Does this mean that the notion of ‘epistemic action’ has no place in the analysis of mathematical practice? As already suggested in the previous section, the answer is no. Yet, in order to appreciate the contribution of epistemic actions, narrowly understood, to mathematical practice, one needs to adopt a wider perspective. Rather than offering a systematic account of the conditions under which epistemic actions can be expected to facilitate mathematical thinking (or to advance the discipline of mathematics in other ways), I shall proceed by way of example. In particular, I shall highlight four areas where one might fruitfully look for epistemic actions in the course of studying mathematical practice. The four examples in question are the use of gestures and other anticipatory bodily movements (in particular in instructional settings), the application of material models to mathematics, the initially puzzling disciplinary practice of re-proving theorems (which, after all, should be epistemically redundant), and—finally—the creation of collectively shared symbolic and notational resources. As I shall argue, it is the latter example—the emergence of mature notational formalisms—which leads to a partial vindication of symbol use as a type of epistemic action, provided we make a slight (though well-motivated) modification of the very notion of epistemic action in question.

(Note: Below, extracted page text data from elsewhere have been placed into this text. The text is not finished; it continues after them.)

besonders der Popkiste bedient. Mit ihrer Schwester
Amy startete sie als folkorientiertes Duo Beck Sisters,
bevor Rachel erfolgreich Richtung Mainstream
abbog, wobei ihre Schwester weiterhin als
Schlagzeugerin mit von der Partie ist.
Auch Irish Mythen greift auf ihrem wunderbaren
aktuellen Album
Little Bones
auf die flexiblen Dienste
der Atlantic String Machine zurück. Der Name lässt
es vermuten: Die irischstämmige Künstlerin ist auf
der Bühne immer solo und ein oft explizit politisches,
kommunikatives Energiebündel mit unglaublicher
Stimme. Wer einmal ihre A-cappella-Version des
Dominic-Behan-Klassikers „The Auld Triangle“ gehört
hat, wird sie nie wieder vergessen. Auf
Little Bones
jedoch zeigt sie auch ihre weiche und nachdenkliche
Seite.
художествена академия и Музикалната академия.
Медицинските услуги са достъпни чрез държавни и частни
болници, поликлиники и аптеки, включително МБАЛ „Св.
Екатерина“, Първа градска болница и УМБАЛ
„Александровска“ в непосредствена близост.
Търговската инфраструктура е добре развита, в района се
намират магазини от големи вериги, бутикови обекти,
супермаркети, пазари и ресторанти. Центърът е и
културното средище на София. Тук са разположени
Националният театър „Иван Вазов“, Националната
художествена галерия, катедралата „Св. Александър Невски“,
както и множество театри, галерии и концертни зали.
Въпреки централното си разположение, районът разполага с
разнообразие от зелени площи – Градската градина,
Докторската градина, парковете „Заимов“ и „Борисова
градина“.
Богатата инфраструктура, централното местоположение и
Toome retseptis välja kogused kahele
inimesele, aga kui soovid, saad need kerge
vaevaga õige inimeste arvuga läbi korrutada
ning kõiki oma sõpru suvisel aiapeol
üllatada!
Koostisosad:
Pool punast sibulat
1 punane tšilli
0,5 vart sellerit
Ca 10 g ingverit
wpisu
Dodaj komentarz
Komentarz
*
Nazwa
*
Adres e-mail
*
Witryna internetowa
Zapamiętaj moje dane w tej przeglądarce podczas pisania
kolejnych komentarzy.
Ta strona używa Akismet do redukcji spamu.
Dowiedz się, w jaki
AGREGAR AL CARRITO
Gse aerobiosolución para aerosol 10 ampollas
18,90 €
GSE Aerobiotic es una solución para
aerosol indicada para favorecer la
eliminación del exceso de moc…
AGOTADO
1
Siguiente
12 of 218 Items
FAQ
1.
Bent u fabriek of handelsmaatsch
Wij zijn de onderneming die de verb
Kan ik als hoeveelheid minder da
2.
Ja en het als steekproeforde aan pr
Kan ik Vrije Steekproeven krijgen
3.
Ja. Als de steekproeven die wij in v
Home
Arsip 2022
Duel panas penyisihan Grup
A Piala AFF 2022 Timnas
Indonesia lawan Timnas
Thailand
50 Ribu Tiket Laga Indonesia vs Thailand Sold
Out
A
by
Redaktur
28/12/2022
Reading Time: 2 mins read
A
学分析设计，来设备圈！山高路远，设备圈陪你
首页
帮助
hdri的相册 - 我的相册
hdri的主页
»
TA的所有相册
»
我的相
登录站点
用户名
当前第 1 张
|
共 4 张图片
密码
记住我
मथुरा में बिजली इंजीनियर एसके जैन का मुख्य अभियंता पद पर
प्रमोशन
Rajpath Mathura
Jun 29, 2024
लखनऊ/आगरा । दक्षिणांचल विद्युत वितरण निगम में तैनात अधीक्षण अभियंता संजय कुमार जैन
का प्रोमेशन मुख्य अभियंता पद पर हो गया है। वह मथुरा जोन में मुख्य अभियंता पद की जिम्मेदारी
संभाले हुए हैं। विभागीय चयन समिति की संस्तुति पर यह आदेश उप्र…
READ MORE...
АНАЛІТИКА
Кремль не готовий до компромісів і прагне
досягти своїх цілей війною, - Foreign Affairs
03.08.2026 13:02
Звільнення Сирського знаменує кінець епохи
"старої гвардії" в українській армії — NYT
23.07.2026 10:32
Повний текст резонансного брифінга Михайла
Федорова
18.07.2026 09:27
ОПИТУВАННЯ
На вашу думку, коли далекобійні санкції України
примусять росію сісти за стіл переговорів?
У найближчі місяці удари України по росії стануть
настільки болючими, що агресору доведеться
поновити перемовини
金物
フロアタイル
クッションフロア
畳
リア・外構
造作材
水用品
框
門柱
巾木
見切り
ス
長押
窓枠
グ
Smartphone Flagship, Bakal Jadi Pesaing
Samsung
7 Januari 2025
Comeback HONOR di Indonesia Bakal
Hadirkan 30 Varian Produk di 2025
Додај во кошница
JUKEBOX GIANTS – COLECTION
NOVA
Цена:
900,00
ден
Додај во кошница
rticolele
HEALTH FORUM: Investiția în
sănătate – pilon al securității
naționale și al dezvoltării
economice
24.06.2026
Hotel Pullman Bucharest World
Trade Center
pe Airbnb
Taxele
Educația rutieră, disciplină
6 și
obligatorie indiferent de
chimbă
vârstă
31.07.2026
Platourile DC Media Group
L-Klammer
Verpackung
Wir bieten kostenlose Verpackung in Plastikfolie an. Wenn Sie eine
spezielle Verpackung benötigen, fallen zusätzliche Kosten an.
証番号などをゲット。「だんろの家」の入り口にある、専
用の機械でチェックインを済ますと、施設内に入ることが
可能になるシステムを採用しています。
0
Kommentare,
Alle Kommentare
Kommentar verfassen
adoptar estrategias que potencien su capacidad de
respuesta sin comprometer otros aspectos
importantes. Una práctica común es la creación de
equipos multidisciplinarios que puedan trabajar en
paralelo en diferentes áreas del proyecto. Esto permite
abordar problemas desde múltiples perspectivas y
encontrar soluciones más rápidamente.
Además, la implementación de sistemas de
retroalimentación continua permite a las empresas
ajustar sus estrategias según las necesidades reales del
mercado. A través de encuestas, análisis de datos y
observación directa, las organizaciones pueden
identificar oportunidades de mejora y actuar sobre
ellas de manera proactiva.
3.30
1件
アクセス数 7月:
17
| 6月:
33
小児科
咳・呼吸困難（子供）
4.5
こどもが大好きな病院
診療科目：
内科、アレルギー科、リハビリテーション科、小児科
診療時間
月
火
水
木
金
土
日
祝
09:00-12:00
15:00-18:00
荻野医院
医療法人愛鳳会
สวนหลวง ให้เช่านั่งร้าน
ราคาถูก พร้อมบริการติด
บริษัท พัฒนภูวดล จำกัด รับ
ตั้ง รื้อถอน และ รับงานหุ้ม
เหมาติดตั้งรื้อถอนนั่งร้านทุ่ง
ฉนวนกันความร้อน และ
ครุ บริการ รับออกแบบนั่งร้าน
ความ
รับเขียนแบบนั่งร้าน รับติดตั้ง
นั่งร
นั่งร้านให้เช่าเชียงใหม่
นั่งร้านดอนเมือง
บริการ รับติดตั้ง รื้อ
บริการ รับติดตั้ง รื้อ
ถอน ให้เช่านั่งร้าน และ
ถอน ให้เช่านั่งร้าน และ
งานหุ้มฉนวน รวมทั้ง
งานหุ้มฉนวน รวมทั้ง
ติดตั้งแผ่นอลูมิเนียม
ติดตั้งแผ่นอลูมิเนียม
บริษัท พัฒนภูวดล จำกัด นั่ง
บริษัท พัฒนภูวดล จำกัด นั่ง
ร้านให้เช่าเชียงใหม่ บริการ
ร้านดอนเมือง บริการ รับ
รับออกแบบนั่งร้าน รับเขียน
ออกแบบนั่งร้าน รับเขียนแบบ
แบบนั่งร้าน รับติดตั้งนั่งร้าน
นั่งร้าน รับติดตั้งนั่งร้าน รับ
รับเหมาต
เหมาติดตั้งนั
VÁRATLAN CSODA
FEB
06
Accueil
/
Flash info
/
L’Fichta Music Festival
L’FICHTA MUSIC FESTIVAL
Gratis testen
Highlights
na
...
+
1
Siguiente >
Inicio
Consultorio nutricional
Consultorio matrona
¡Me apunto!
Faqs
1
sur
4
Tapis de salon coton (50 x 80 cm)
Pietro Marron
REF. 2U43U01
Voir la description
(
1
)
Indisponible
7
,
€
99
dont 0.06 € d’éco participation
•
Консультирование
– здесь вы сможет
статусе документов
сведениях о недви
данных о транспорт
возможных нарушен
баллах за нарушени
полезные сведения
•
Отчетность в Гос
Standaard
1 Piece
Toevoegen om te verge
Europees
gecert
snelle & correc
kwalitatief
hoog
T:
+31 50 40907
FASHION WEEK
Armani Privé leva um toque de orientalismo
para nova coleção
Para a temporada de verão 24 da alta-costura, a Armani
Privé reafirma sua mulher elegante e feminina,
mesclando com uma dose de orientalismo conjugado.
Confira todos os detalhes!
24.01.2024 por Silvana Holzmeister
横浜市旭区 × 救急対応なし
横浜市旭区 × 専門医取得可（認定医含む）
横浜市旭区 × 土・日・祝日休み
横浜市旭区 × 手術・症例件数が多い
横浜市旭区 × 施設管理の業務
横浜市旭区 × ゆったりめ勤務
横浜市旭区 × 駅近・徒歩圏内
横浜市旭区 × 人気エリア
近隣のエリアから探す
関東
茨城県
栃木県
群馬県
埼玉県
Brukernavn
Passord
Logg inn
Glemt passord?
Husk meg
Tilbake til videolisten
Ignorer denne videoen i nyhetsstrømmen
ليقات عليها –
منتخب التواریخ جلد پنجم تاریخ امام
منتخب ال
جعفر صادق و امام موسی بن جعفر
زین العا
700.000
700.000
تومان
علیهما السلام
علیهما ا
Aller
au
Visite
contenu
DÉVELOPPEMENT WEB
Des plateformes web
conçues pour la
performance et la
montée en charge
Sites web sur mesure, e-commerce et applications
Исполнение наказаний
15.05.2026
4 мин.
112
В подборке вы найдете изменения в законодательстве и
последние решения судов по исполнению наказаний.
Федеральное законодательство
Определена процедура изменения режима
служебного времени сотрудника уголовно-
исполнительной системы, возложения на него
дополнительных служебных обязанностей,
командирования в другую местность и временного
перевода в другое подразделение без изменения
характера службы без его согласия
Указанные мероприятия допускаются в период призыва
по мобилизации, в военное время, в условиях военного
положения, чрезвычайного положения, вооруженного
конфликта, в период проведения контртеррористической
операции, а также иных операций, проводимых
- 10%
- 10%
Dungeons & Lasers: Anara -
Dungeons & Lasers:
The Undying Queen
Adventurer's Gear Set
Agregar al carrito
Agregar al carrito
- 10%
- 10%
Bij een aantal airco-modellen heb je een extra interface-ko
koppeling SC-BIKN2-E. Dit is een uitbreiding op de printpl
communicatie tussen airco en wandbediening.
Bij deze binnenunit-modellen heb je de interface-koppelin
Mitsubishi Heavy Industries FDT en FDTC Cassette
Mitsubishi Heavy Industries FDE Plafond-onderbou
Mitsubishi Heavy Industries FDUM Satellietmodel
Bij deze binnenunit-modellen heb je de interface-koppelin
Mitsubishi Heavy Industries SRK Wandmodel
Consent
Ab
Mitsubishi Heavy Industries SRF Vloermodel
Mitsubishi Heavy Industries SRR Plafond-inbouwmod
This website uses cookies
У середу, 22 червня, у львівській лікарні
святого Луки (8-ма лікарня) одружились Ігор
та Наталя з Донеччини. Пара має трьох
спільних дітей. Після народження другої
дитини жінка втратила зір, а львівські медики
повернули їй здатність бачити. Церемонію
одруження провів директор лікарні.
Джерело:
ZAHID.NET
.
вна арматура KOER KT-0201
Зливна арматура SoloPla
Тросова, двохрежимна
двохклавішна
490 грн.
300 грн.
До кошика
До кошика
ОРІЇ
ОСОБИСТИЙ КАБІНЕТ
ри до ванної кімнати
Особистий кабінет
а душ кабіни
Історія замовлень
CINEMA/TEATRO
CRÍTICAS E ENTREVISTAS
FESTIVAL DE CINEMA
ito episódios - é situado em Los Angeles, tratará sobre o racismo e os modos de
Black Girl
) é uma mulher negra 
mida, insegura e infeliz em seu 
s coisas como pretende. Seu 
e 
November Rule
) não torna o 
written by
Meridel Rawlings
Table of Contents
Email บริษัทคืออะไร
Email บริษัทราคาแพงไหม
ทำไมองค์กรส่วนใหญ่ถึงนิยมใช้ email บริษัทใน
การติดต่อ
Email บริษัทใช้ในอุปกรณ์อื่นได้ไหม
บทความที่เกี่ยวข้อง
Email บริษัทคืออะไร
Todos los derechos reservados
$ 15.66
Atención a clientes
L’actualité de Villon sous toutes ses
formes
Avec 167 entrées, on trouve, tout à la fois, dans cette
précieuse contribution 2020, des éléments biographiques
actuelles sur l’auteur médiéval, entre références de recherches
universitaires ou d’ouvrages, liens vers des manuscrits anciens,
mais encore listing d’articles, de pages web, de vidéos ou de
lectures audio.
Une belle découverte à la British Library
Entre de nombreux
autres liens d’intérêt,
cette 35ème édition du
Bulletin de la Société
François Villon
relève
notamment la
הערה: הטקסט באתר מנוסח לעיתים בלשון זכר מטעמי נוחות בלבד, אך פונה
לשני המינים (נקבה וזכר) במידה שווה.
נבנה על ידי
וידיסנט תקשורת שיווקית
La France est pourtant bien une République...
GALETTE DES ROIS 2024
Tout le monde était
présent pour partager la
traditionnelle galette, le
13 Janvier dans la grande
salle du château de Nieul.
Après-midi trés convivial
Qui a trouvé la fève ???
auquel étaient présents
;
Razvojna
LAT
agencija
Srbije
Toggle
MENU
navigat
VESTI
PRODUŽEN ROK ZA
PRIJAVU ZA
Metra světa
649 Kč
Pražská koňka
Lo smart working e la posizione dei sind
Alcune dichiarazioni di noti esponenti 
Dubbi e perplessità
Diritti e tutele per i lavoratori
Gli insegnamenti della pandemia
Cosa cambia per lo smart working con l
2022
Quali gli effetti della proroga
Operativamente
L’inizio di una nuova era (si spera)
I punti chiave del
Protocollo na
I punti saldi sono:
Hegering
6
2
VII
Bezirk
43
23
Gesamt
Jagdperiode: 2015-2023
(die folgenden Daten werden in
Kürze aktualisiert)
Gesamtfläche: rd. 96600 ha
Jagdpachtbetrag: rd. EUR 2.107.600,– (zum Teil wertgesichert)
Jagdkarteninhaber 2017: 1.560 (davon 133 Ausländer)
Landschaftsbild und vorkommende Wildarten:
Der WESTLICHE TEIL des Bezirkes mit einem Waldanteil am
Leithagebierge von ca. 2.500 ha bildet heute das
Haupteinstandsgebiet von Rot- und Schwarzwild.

The Use of Gestures and Symbolic Operations in Instructional Settings

Since the publication, in 1986, of Eric Livingston’s book The Ethnomethodological Foundations of Mathematics, it has been a commonplace in the science studies of mathematical practice that “the heart of mathematical work is at and around the blackboard.”⁷¹ Sometimes, this is put the other way around, for example by Michael Barany and Donald MacKenzie (2014) when they emphasize that mathematicians work with—and prefer working with—chalk.

Coming out of such ethnographic studies are close-up observations of how mathematical instruction occurs in concrete settings. As an example, consider this excerpt from Christian Greiffenhagen’s and Wes Sharrock’s ethnovideographic study of the use of “Gestures in the blackboard work of mathematics instruction” (2005), which records how an instructor works through a particular derivation with his students and, in the course of doing so, introduces a specific mathematical notation (see Fig. 2):

Going over this new notation prepares the way for commenting upon this new notation, i.e., commenting on a ‘nice property that this notation has’ (lines 5-6). This is spelled out by tracing the equivalence relation that has been written in the top right corner of the board (lines 6-8). Mathematically, the ‘nice property’ consists in the possibility of moving from the typically used symbols for propositions (namely ‘p’ or ‘not p’) to numbers (1 or 0) representing these two possibilities. In effect, it is putting in place a powerful mechanism to ‘talk’ about propositions of the formal language.⁷²

Fig. 2

Excerpt from the transcript of the instructor’s classroom demonstration. From: Christian Greiffenhagen and Wes Sharrock, “Gestures in the blackboard work of mathematics instruction,” in Interacting Bodies. Proceedings of 2nd Conference of the International Society for Gesture Studies (June 2005), 1-24, here 12. © Used with kind permission by Christian Greiffenhagen; all rights reserved

This passage is significant for three reasons. First, it illustrates the importance of bodily actions—such as hand gestures, orienting one’s body and directing one’s gaze—to the effective instruction of learners, even in the context of a seemingly abstract operation such as introducing a new mathematical notation. Physical actions and verbal assertions nicely complement each other, as indicated by the instructor’s verbal testimony, which highlights certain commendable features (‘nice properties’) of the notation in question. Second, the transcribed sequence documents actions that can properly be called ‘epistemic actions’ (in Kirsh and Maglio’s sense), such as the extensive giving of ‘meta-commentary’ on the part of the instructor—including, among other things, a number of evaluative statements and endorsements which, at least on one level, detract from the proximate goal of proving the theorem being derived. Engaging in ‘meta-talk,’ after all, delays the finalization of the proof—the proximate goal, even by the lights of the instructional aim of giving a sample demonstration—and so can only be understood as well-motivated if it serves other, specifically cognitive goals. Third, there is a clear anticipatory element in the way that gestures, verbalization, and the sequence of steps in the derivation link up:

We can note the anticipatory character of the gestures, of the use of hands, and of the lecturer positioning himself with respect to the board. […] these are coordinated with the oral exposition, often in such a way that the positioning, the gesture and the identification of the relevant point in the written out proof are designed to coincide.⁷³

This echoes the case of early rotation of zoids in Kirsh and Maglio’s Tetris example: some actions are being carried out simply in order to highlight relevance—again emphasizing the primarily epistemic character of such actions.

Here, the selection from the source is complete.